Menurut Alex, setelah memastikan kondisi sekitar aman, salah satu pelaku tiba-tiba melompati etalase warung dan langsung membekap korban agar tidak dapat berteriak meminta pertolongan. Pada saat yang sama, pelaku lainnya mengambil sejumlah barang berharga milik korban.

 

"Korban dibekap sehingga tidak dapat melakukan perlawanan. Pada saat bersamaan, pelaku lain mengambil perhiasan dan barang berharga milik korban," katanya.

 

Dari hasil penyelidikan, polisi berhasil menangkap dua tersangka berinisial MY dan FR yang diduga berperan sebagai eksekutor dalam aksi tersebut. Sementara dua pelaku lainnya masih dalam pengejaran dan identitasnya telah dikantongi oleh penyidik.

 

"Dua tersangka sudah kami amankan berikut sejumlah barang bukti. Sedangkan dua pelaku lainnya masih kami kejar dan identitasnya sudah kami kantongi," tegas Alex.

 

Dalam pengungkapan kasus tersebut, polisi mengamankan sejumlah barang bukti berupa satu gelang emas, satu cincin emas, lima butir emas, pakaian yang digunakan saat beraksi, serta resi pembelian emas.

 

Hasil pemeriksaan sementara menunjukkan perhiasan hasil kejahatan itu telah dijual oleh para pelaku dengan nilai sekitar Rp70 juta. Polisi masih menelusuri aliran dana hasil penjualan tersebut dan kemungkinan adanya pihak lain yang terlibat.

 

"Emas hasil kejahatan diketahui telah dijual dengan nilai sekitar Rp70 juta. Kami masih mendalami penggunaan uang tersebut dan kemungkinan adanya pihak lain yang turut membantu para pelaku," ungkapnya.

 

Akibat kejadian tersebut, korban mengalami kerugian materiil sekitar Rp11 juta. Meski demikian, polisi memastikan proses penyidikan akan terus dilakukan hingga seluruh pelaku berhasil ditangkap dan jaringan yang terlibat terungkap.

 

AKBP Alex Sandy Siregar menegaskan pihaknya berkomitmen menuntaskan perkara tersebut dan memburu dua pelaku yang masih buron.

 

"Kami berkomitmen menuntaskan perkara ini.
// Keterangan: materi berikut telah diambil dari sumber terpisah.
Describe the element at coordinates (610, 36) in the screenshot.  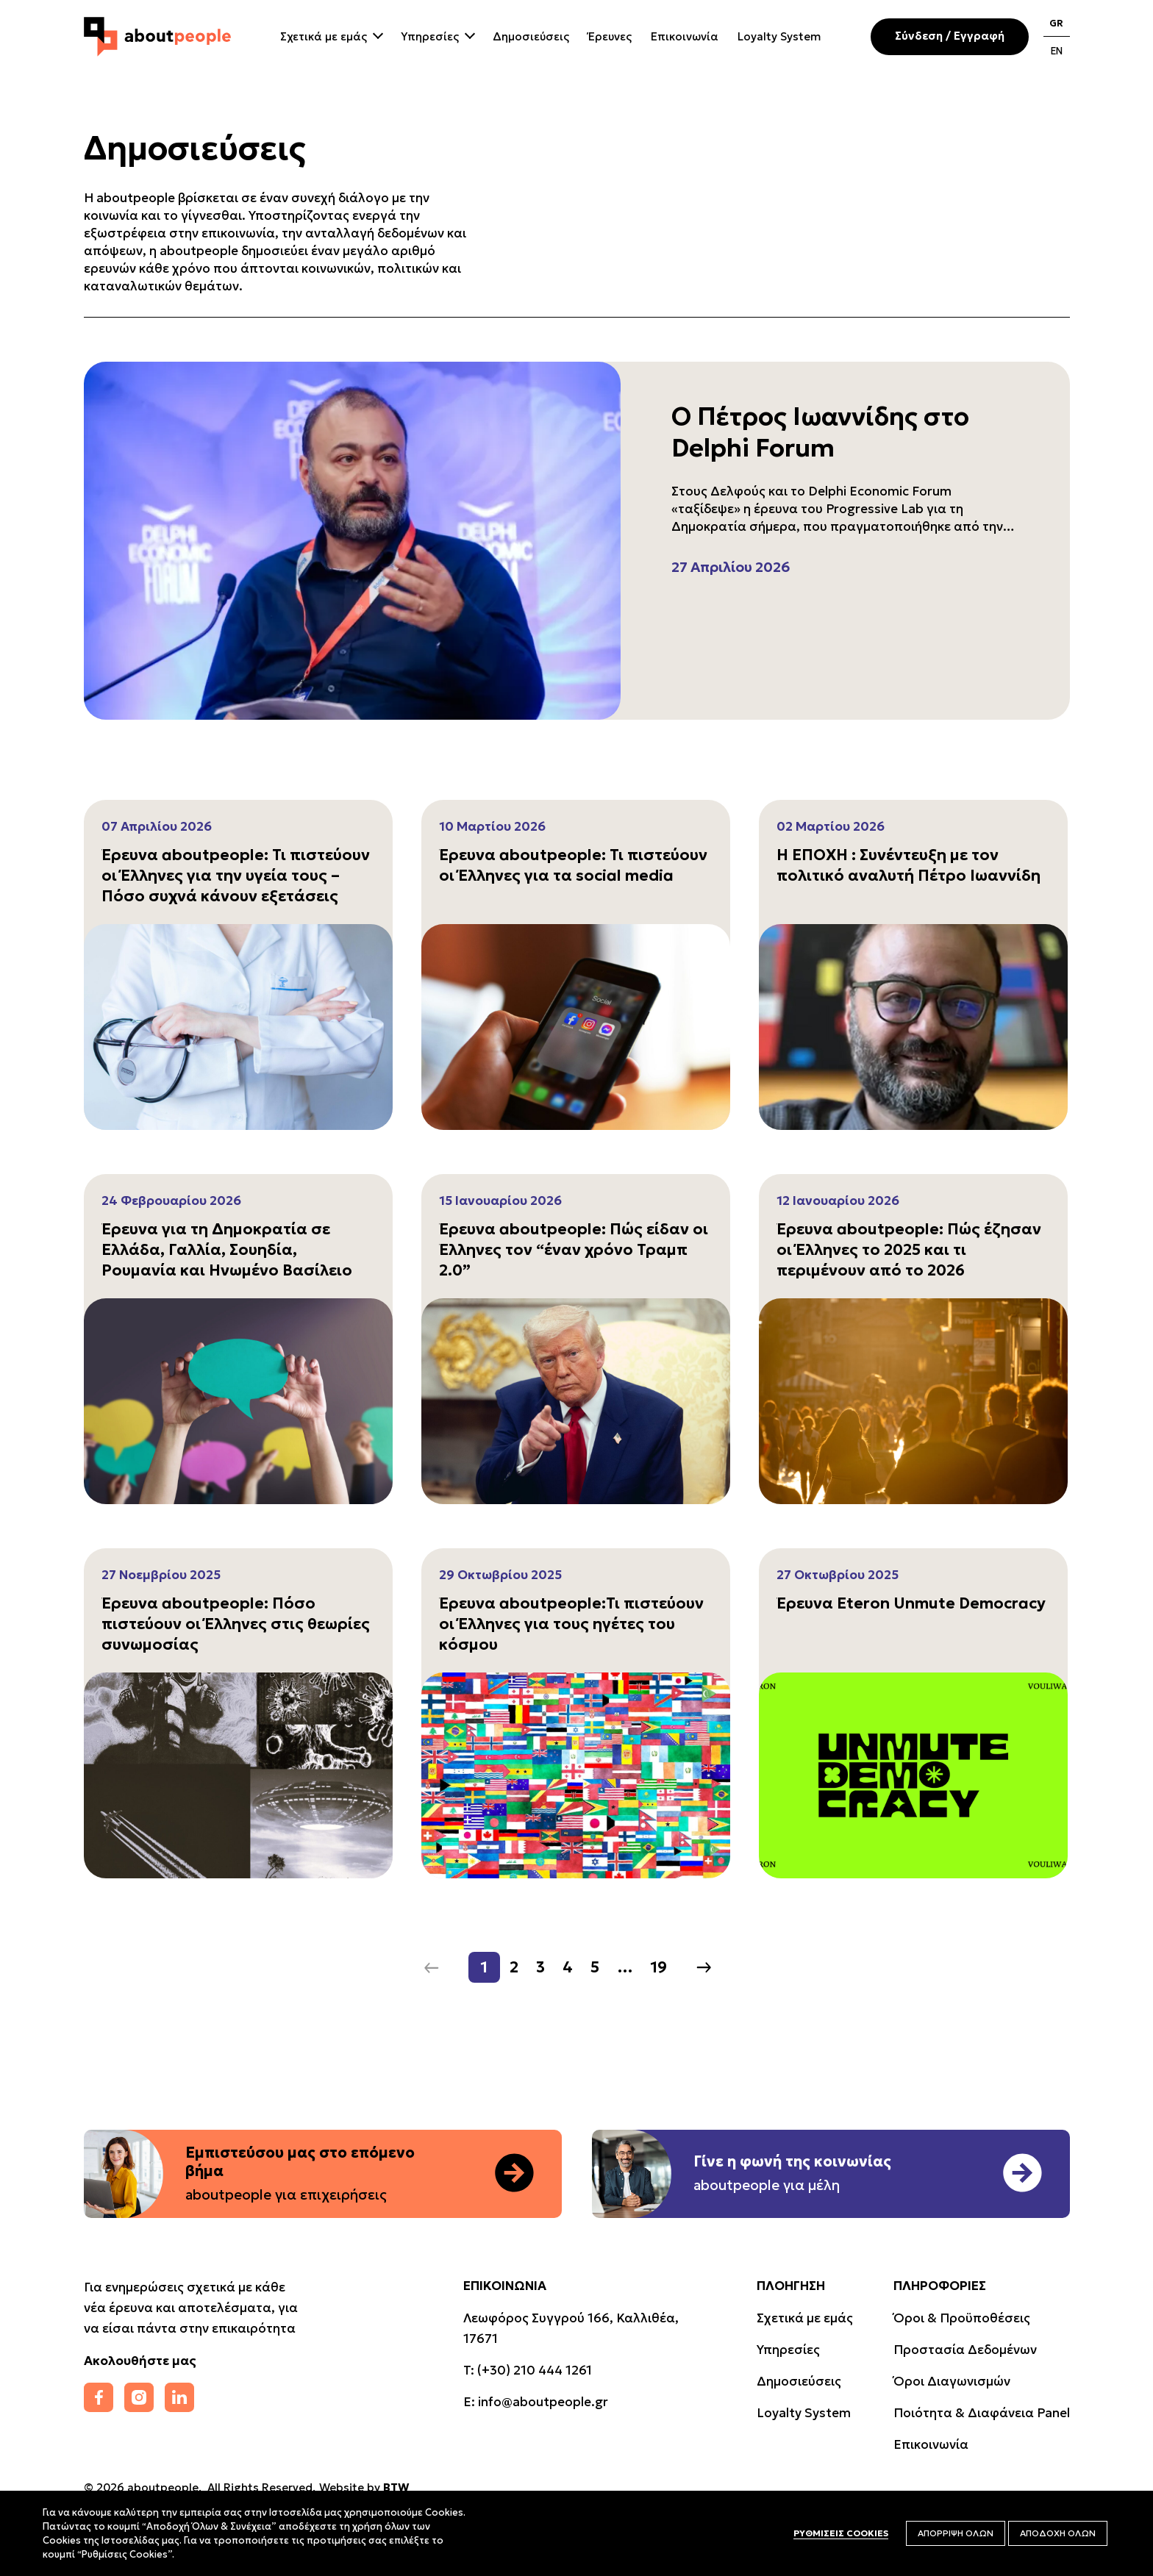
I see `Έρευνες` at that location.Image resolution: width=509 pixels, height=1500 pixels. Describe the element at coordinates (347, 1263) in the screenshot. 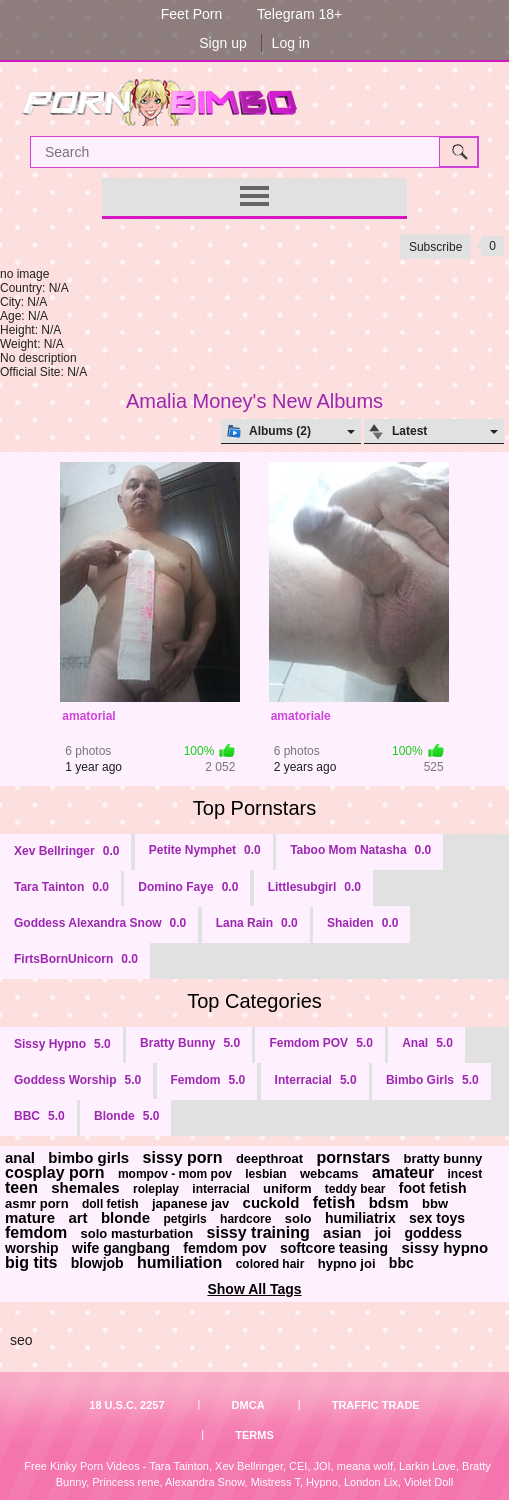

Kami mengimbau masyarakat yang mengetahui keberadaan pelaku agar segera memberikan informasi kepada kepolisian sehingga proses penangkapan dapat segera dilakukan," pungkasnya.

 

Atas perbuatannya, para tersangka dijerat Pasal 365 ayat (2) KUHP tentang pencurian dengan kekerasan dengan ancaman hukuman maksimal sembilan tahun penjara. Saat ini kedua tersangka yang telah ditangkap masih menjalani pemeriksaan lebih lanjut di Mapolres Lumajang (Red).